[Source data]
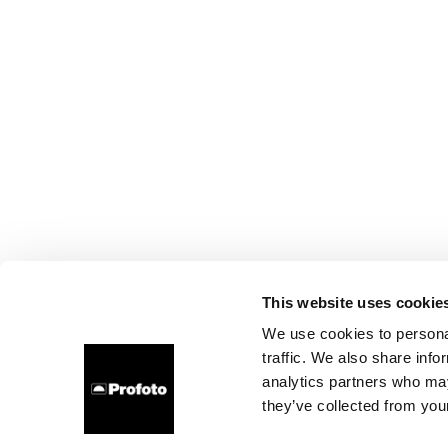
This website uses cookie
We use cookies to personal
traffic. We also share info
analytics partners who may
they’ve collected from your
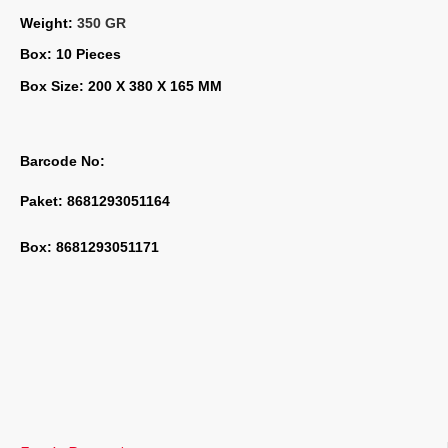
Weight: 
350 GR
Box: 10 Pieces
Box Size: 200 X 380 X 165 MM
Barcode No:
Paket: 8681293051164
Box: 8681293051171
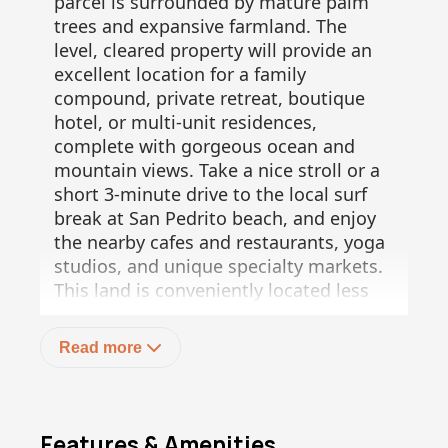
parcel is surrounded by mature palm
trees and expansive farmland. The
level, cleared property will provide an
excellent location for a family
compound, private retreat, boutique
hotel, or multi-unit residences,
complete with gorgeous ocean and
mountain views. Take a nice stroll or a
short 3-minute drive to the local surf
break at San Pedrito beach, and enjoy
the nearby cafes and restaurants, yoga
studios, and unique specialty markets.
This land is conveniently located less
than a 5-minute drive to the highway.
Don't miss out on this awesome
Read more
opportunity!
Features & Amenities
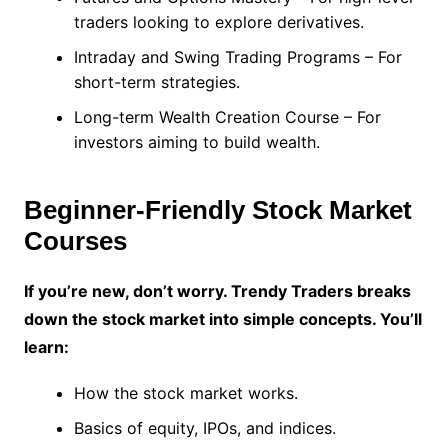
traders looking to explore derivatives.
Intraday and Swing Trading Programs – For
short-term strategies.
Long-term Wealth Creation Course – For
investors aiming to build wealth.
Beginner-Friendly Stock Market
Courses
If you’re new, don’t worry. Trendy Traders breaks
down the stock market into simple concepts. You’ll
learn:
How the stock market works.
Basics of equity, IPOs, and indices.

[What you have to do]
Leave the pictures out and repeat exactly the lines from the beginning of the records to the line bearing "parcel is surrounded by mature palm", both ends counted.

[Reply to the exercise]
This website uses cookie
We use cookies to personal
traffic. We also share info
analytics partners who may
they’ve collected from your
Weight: 
350 GR
Box: 10 Pieces
Box Size: 200 X 380 X 165 MM
Barcode No:
Paket: 8681293051164
Box: 8681293051171
parcel is surrounded by mature palm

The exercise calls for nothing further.